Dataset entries
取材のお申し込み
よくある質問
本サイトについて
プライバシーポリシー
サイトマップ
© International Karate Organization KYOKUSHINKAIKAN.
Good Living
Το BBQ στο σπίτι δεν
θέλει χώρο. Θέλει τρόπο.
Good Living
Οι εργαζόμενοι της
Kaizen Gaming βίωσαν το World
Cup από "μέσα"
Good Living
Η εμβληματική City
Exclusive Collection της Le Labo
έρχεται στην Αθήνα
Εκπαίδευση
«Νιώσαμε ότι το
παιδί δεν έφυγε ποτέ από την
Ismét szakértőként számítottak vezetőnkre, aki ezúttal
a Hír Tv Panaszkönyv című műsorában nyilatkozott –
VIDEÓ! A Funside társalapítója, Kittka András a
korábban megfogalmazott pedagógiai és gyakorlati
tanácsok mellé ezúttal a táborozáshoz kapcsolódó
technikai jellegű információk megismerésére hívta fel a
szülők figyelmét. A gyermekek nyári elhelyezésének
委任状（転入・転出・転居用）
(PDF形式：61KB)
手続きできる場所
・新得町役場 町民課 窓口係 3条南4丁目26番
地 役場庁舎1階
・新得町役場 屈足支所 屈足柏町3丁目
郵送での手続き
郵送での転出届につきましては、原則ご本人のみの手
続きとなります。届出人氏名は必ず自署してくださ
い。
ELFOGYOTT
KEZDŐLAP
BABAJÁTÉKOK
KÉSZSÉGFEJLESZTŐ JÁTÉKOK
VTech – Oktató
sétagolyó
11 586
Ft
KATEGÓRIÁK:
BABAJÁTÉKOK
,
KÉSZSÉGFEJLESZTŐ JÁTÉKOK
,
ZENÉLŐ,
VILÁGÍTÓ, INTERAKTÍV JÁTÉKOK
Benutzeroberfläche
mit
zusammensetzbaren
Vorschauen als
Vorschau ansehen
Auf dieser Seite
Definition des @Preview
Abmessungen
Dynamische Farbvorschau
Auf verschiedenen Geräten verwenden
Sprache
==
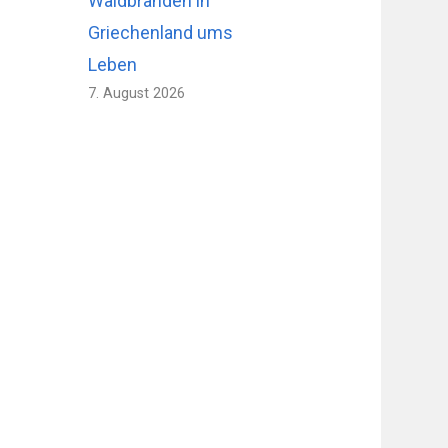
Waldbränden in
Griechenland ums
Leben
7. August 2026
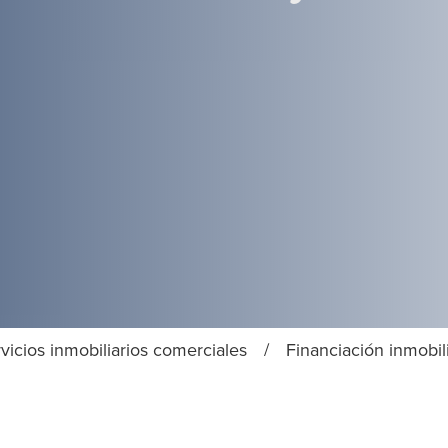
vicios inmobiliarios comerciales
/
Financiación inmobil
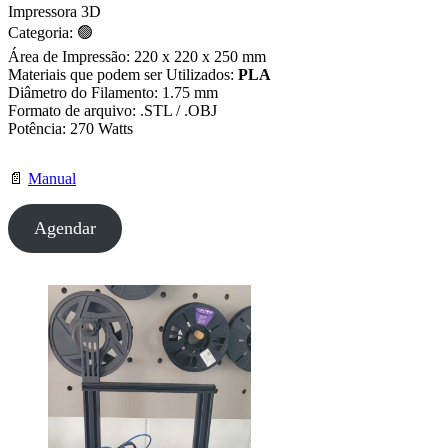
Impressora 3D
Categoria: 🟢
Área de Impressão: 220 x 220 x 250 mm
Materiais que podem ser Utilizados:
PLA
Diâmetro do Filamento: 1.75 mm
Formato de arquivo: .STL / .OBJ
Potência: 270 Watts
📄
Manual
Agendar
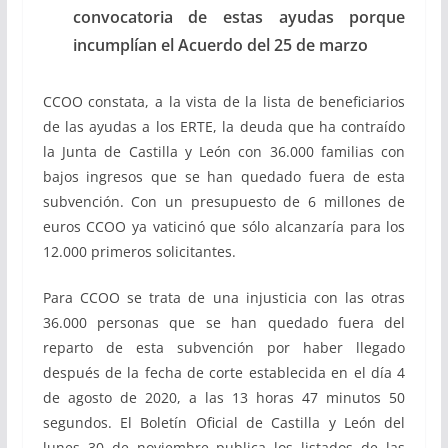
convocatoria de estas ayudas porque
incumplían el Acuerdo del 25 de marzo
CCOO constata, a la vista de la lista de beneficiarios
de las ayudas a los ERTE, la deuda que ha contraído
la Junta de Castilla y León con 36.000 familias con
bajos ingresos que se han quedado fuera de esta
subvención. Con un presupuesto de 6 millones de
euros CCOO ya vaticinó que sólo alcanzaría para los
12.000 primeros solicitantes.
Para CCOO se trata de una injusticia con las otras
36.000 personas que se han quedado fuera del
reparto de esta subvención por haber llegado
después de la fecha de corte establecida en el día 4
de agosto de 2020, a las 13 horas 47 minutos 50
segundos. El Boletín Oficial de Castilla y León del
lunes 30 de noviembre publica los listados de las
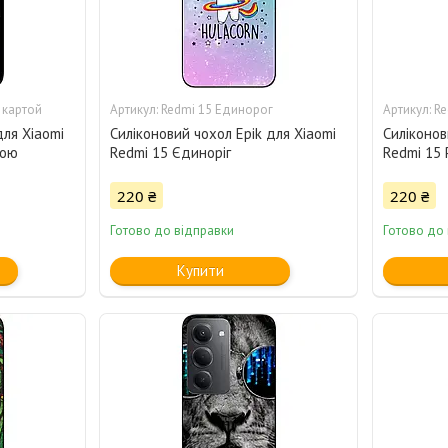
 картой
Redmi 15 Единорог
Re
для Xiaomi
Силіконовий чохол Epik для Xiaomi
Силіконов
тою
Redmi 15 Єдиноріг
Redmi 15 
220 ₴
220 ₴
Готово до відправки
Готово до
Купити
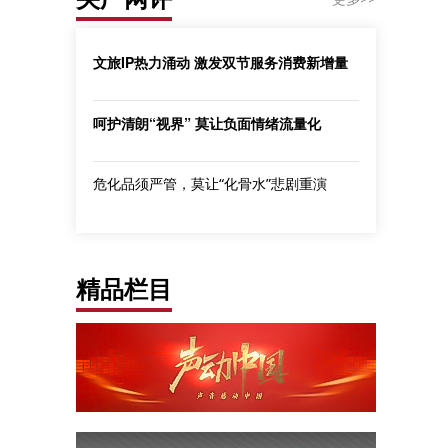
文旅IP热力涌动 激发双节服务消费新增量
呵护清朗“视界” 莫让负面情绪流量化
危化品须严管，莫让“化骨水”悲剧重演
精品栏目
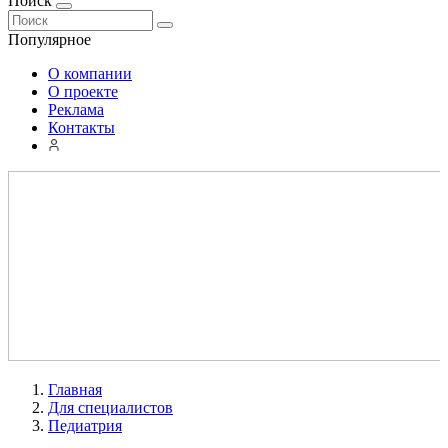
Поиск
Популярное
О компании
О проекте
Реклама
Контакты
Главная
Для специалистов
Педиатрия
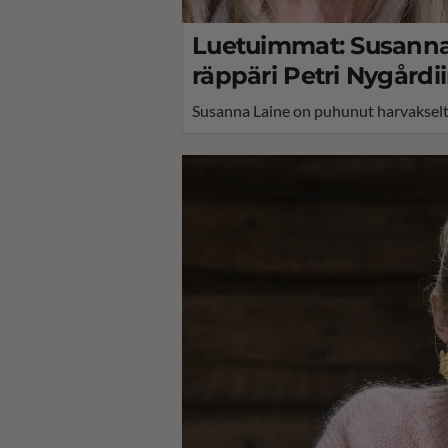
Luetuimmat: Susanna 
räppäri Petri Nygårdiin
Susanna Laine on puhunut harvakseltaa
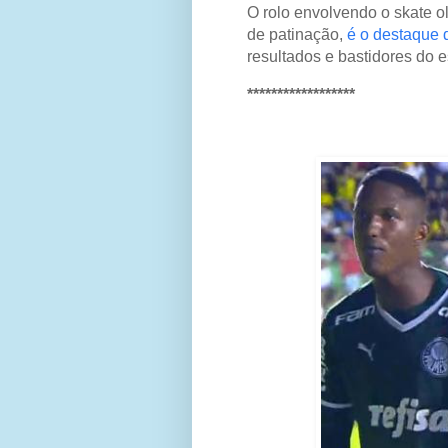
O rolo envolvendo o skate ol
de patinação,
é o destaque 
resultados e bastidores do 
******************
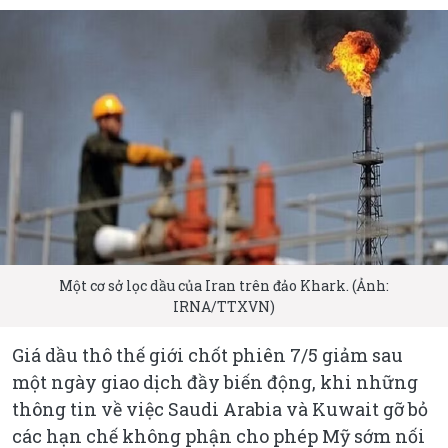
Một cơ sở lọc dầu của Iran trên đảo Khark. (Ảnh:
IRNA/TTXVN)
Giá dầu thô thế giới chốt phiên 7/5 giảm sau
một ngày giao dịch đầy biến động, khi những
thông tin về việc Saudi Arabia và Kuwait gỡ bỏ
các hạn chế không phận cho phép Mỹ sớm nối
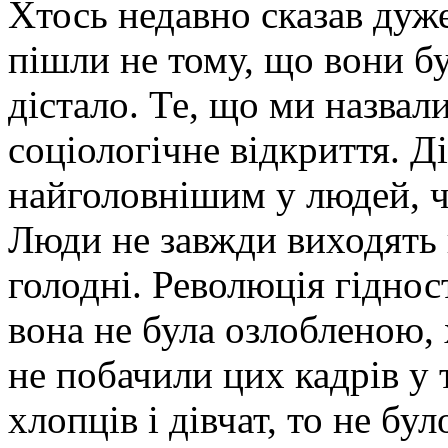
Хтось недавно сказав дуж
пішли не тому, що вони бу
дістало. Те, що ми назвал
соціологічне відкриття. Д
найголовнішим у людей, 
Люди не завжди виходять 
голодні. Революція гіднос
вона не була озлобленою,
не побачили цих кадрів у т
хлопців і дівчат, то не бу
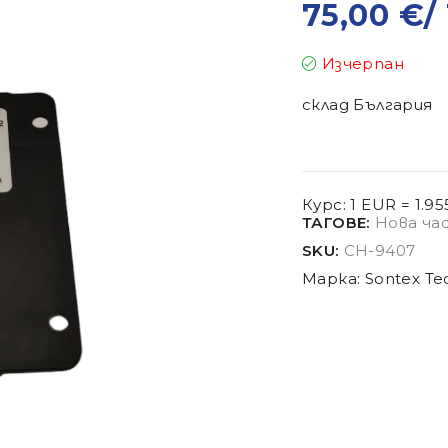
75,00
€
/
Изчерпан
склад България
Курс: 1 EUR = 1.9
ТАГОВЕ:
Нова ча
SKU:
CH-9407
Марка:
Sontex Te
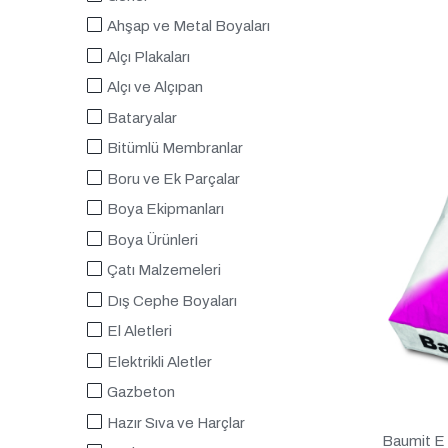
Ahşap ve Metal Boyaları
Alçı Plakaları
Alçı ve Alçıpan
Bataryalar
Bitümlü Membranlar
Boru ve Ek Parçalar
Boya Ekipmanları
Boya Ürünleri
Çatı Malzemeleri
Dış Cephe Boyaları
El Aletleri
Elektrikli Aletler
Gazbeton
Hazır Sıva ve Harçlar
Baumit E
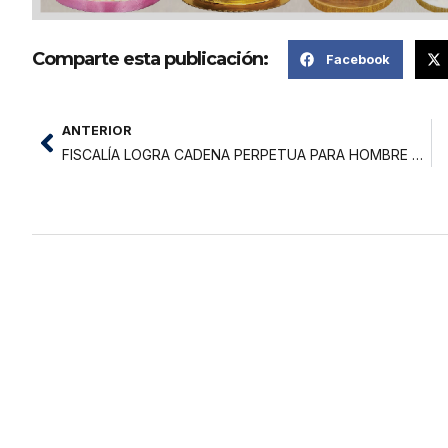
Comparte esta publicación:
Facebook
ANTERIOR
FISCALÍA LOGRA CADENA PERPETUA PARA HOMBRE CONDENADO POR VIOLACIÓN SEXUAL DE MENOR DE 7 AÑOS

(EXERCISE): Examine the entries and say how many of their lines hold the word "Susanna". No other words should accompany the number.

(EXERCISE RESULT): 2